Egypt’s former president Hosni Mubarak passes away, age 91
Former president Hosni Mubarak died at a military hospital yesterday at the age of 91, his oldest son, Alaa, confirmed on Twitter yesterday. State TV also reported the news in the early afternoon. He had undergone surgery earlier this month, after which Alaa said he was in “stable condition,” but later said the former president was in the ICU. He is survived by his wife, Suzanne Thabet, and sons Gamal and Alaa.
Condolences began rolling in shortly after confirmation of Mubarak’s passing, with Ittihadiya, cabinet, and the Armed Forces leading the way. Israeli Prime Minister Benjamin Netanyahu and Palestinian President both issued statements, according to the Associated Press. The leaders of Saudi Arabia, Bahrain, the UAE, and Kuwait also offered their condolences, Ahram Online reports.
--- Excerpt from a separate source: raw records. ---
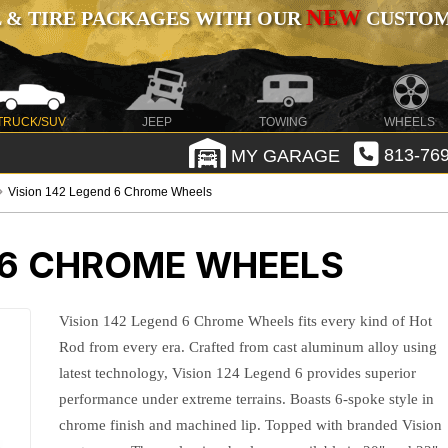
NEW
 & TIRE PACKAGES WITH OUR
CUSTOMI
TRUCK/SUV
JEEP
TOWING
WHEELS
MY GARAGE
813-769
Vision 142 Legend 6 Chrome Wheels
 6 CHROME WHEELS
Vision 142 Legend 6 Chrome Wheels fits every kind of Hot
Rod from every era. Crafted from cast aluminum alloy using
latest technology, Vision 124 Legend 6 provides superior
performance under extreme terrains. Boasts 6-spoke style in
chrome finish and machined lip. Topped with branded Vision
A polarizing figure in politics since his departure from the scene, Mubarak’s economic legacy is mixed. While he’s generally seen as having paid scant attention to the economy in the 1980s (other than continuing Sadat’s Open Door policy), the long-serving president negotiated debt forgiveness and structural adjustment program that got it IMF backing and convinced the Paris Club of creditors in 1991 to forgive half of the country’s USD 20 bn in debt at the time. Later that decade, Mubarak’s administration brough the stock exchange back to life and gradually created room for the private sector to flourish as it moved ahead with privatization programs, tried to trim red tape, and sought to clarify tariffs and taxes. That process culminated in the appointment of the reformist Prime Minister Ahmed Nazif, who presided over a period of sustained economic growth in the late 2000s. Mubarak also funded and refused to rationalize a subsidy program whose ruinous energy subsidies were at the root of the economic crisis that took hold in the years since the 2011 revolution that toppled him.
The domestic and regional press gave the former president’s death plenty of attention, with state-owned Al Ahram and Al Gomhuria carrying positive commentary on Mubarak’s time in office, including from NDP-era House Speaker Ahmed Fathy Sorour, political commentator Mostafa El Fekki, and former presidential candidate Ahmed Shafik, among many others. Op-eds remembering Mubarak in a widely positive light were also published in Asharq Al Awsat (here and here), Al Masry Al Youm (here, here, and here) and Al Shorouk.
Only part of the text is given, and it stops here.